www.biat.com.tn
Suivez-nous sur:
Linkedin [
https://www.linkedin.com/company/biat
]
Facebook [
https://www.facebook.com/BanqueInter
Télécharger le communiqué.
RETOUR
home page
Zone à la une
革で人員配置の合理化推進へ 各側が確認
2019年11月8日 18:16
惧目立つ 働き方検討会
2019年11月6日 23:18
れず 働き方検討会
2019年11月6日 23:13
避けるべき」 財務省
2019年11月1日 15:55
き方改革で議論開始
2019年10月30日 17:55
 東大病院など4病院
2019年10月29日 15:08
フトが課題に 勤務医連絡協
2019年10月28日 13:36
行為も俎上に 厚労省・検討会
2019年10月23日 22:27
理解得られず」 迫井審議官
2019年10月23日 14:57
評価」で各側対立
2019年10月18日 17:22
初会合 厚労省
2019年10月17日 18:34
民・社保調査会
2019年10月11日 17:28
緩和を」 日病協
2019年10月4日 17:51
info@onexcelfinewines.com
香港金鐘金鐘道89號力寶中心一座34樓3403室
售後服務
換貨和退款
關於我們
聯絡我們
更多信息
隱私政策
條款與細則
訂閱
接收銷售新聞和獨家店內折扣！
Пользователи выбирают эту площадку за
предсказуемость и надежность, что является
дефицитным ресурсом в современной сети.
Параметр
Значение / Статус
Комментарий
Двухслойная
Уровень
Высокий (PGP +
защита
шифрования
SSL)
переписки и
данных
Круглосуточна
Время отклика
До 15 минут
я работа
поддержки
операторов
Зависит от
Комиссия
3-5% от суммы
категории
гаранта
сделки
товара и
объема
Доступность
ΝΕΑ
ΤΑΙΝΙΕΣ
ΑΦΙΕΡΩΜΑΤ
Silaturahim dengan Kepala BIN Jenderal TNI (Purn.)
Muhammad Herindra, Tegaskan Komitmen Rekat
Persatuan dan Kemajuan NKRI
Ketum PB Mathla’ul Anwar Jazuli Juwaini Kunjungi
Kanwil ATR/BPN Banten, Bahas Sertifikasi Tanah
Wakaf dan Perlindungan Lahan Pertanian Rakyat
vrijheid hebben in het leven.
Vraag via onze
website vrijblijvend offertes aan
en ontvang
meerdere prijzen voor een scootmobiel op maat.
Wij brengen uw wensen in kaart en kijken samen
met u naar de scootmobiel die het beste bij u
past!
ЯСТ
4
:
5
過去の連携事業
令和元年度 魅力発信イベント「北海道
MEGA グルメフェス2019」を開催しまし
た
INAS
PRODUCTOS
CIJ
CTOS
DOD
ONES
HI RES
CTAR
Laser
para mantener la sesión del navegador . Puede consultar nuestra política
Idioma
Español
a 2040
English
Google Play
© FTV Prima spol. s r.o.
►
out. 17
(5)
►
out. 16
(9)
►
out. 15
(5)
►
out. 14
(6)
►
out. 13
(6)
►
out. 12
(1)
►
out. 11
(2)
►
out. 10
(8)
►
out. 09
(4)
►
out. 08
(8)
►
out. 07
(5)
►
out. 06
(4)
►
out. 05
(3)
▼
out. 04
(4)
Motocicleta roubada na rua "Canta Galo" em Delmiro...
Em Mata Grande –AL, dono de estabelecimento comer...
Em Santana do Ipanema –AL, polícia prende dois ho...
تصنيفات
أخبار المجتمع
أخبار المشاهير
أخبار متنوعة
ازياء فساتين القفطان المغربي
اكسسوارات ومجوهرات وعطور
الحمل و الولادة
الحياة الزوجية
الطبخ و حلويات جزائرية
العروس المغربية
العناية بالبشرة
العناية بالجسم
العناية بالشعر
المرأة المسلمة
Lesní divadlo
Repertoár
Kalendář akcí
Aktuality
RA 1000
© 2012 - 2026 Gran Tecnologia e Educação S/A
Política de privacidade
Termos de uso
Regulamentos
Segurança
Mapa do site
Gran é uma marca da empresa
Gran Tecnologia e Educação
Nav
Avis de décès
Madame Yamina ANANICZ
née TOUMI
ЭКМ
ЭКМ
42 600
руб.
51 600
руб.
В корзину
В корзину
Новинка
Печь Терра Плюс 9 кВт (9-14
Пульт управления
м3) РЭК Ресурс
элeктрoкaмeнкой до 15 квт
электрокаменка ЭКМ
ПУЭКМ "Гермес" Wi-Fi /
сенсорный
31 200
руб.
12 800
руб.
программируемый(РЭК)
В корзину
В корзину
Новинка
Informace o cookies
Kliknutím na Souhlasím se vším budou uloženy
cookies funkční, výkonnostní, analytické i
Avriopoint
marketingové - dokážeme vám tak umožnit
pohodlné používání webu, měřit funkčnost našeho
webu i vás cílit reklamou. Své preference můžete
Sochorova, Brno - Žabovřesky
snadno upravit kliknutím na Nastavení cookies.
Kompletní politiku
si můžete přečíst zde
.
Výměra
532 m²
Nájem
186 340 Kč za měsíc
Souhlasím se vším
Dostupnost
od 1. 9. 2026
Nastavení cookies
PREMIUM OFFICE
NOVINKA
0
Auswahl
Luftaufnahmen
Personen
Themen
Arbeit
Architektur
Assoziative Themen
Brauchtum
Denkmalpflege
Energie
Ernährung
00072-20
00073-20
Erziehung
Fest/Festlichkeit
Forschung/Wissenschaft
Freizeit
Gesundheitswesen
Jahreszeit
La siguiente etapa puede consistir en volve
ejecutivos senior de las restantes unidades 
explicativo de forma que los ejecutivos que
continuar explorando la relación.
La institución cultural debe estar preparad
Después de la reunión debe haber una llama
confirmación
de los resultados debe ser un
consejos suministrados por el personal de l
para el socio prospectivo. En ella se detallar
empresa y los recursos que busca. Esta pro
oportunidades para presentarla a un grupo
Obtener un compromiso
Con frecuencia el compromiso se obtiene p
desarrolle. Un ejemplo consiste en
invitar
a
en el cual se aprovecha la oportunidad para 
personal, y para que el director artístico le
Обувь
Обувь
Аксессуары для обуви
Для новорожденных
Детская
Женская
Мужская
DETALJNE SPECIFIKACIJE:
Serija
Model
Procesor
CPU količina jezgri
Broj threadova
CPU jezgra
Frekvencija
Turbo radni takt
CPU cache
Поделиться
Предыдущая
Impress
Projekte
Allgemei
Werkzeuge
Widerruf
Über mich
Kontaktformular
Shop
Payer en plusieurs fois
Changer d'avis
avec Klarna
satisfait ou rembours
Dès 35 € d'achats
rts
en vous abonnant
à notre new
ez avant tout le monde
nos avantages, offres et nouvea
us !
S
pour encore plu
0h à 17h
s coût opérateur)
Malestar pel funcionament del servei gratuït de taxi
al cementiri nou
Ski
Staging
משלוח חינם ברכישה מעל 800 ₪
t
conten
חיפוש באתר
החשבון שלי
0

--

_Exercise objective_: From the top of the material above, print every line exactly, ending with the line that holds "Wij brengen uw".

_Reply to the exercise_:
www.biat.com.tn
Suivez-nous sur:
Linkedin [
https://www.linkedin.com/company/biat
]
Facebook [
https://www.facebook.com/BanqueInter
Télécharger le communiqué.
RETOUR
home page
Zone à la une
革で人員配置の合理化推進へ 各側が確認
2019年11月8日 18:16
惧目立つ 働き方検討会
2019年11月6日 23:18
れず 働き方検討会
2019年11月6日 23:13
避けるべき」 財務省
2019年11月1日 15:55
き方改革で議論開始
2019年10月30日 17:55
 東大病院など4病院
2019年10月29日 15:08
フトが課題に 勤務医連絡協
2019年10月28日 13:36
行為も俎上に 厚労省・検討会
2019年10月23日 22:27
理解得られず」 迫井審議官
2019年10月23日 14:57
評価」で各側対立
2019年10月18日 17:22
初会合 厚労省
2019年10月17日 18:34
民・社保調査会
2019年10月11日 17:28
緩和を」 日病協
2019年10月4日 17:51
info@onexcelfinewines.com
香港金鐘金鐘道89號力寶中心一座34樓3403室
售後服務
換貨和退款
關於我們
聯絡我們
更多信息
隱私政策
條款與細則
訂閱
接收銷售新聞和獨家店內折扣！
Пользователи выбирают эту площадку за
предсказуемость и надежность, что является
дефицитным ресурсом в современной сети.
Параметр
Значение / Статус
Комментарий
Двухслойная
Уровень
Высокий (PGP +
защита
шифрования
SSL)
переписки и
данных
Круглосуточна
Время отклика
До 15 минут
я работа
поддержки
операторов
Зависит от
Комиссия
3-5% от суммы
категории
гаранта
сделки
товара и
объема
Доступность
ΝΕΑ
ΤΑΙΝΙΕΣ
ΑΦΙΕΡΩΜΑΤ
Silaturahim dengan Kepala BIN Jenderal TNI (Purn.)
Muhammad Herindra, Tegaskan Komitmen Rekat
Persatuan dan Kemajuan NKRI
Ketum PB Mathla’ul Anwar Jazuli Juwaini Kunjungi
Kanwil ATR/BPN Banten, Bahas Sertifikasi Tanah
Wakaf dan Perlindungan Lahan Pertanian Rakyat
vrijheid hebben in het leven.
Vraag via onze
website vrijblijvend offertes aan
en ontvang
meerdere prijzen voor een scootmobiel op maat.
Wij brengen uw wensen in kaart en kijken samen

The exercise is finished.